While much of this paragraph deals with the prevention of one overwhelming ideology (such as the establishment of one church), I don't think one could argue that the Constitution was implicitly a rejection of absolute truth. Reading the works of the men who wrote it and debated it, the Constitution is founded on many absolute truths, such as the nature of man and natural rights.

On fiscal policy:  Reading Chapter 5, one gets the impression that President Obama is concerned with our deficits and debts and believes we should reduce them. However, judging from the latest CBO report on the President's budget, one does not get that impression. According to the CBO:
Under the President’s budget, debt held by the public would grow from $7.5 trillion (53 percent of GDP) at the end of 2009 to $20.3 trillion (90 percent of GDP) at the end of 2020, about $5 trillion more than under the assumptions in the baseline. Net interest would more than quadruple between 2010 and 2020 in nominal dollars (without an adjustment for inflation); it would swell from 1.4 percent of GDP in 2010 to 4.1 percent in 2020.
Now this projects out for the next 10 years, and much could happen between now and then to change this scenario (like everyone else, the CBO cannot predict the future and can only operate within the parameters they are given); however, mandatory expenditures will continue to rise, and we are not reforming the entitlement programs which feed that rise in mandatory spending. For me, this is an untenable situation. Even if you believe we need a short term stimulus to prime the pump of the economic engine, we must get our fiscal house in order sooner rather than later; that means we have to confront our mandatory spending, i.e., our entitlement spending (Medicare, Medicaid, and Social Security).

On foreign policy: Being a realist, I find the Wilsonian elements of Obama's foreign policy to be disturbing and naive, particularly the idea that we should spread democracy and free markets across the globe (this goal, whether pursued through international institutions (as President Obama prefers) or through other means (as President Bush demonstrated in Iraq), is inherently Wilsonian). In Chapter 8, Obama writes, "Our challenge, then, is to make sure that U.S. policies move the international system in the direction of greater equity, justice, and prosperity [through democracy and free markets] - that the rules we promote serve both our interests and the interests of a struggling world."

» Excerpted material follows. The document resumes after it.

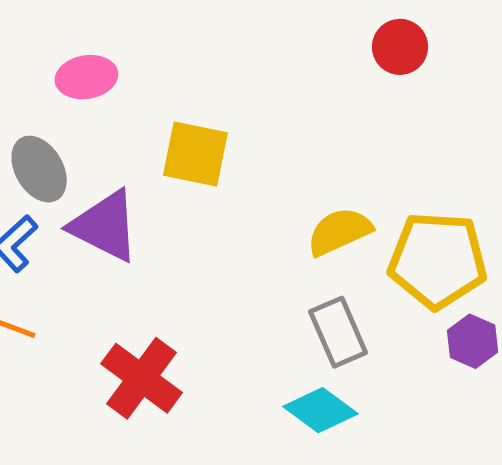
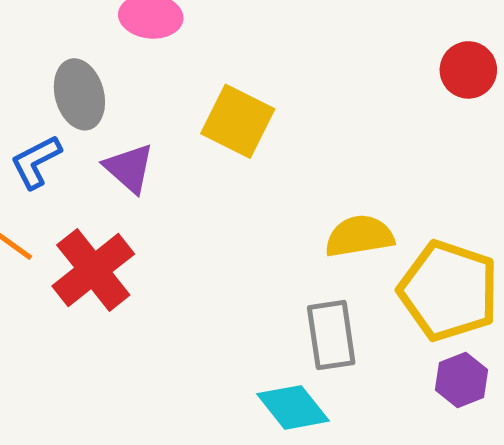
purple triangle: (105, 226) -> (129, 168), size x0.7
red cross: (142, 378) -> (93, 270), moved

Obama is correct that people are looking for basic necessities, such as "food, shelter, electricity, basic health care, [and] education for their children." Basically, people are looking for order and stability. In some parts of the world this does not come through democracy, especially where people do not have a tradition of rights and republican/parliamentary forms of government. These things take time to establish. The first step is to create order out of chaos, and in some cases, that may mean supporting people that do not conform to American ideals (it may also mean allowing people to remain in power and not forcing regime change (by force or otherwise). Without establishing order and stability, a state cannot hope to develop the freedoms and rights that can form the basis of democratic government. We, as Americans, seem to place too much emphasis on democracy and markets as part of our foreign policy, requiring those of other states and on our terms. A stable world order benefits the U.S., but not necessarily a democratic world order (as democracies in most of the world will be unstable and subject to upheaval for the foreseeable future).

Anyway that's my take on the book (or at least the parts of most importance to me).